Segment Start: Entries provided

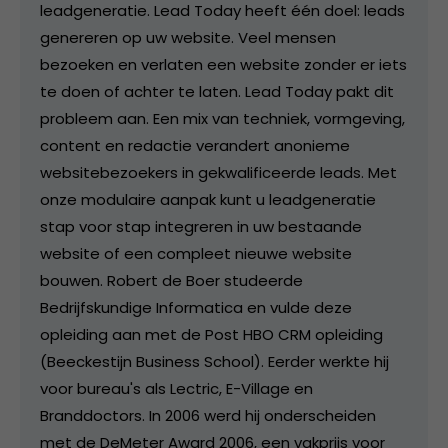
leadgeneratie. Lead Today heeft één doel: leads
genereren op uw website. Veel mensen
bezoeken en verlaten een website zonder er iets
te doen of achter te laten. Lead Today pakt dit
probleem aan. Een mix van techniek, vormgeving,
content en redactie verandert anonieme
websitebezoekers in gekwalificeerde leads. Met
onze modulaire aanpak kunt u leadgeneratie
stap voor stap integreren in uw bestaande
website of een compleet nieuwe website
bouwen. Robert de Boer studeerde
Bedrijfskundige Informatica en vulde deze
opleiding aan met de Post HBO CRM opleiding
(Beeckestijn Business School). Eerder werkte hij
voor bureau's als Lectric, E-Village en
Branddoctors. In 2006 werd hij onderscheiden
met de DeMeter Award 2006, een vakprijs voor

Segment End: Entries provided
Segment Start: Entries provided

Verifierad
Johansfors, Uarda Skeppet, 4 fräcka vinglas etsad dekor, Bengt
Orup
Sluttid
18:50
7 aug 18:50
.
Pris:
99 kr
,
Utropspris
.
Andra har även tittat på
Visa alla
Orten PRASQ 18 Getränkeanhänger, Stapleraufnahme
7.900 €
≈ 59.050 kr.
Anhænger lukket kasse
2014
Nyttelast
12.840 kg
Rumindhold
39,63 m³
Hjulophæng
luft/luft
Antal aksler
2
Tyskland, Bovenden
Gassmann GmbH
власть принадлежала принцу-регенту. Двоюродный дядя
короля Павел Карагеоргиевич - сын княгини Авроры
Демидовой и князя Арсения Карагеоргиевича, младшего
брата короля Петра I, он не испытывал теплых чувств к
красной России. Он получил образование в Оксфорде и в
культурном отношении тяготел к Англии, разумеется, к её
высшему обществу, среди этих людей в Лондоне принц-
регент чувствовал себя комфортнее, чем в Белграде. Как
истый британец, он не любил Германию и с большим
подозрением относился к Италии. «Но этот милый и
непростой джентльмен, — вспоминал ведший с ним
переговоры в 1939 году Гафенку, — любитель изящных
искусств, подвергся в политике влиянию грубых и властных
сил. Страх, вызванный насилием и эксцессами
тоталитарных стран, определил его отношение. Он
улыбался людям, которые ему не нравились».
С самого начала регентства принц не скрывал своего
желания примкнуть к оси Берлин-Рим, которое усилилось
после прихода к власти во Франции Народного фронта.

Segment End: Entries provided

Could you restate word for word the lines above from the one containing "Branddoctors. In 2006 werd hij onderscheiden" through the one containing "met de DeMeter Award 2006, een vakprijs voor", both included, and nothing else?

Exercise solution:
Branddoctors. In 2006 werd hij onderscheiden
met de DeMeter Award 2006, een vakprijs voor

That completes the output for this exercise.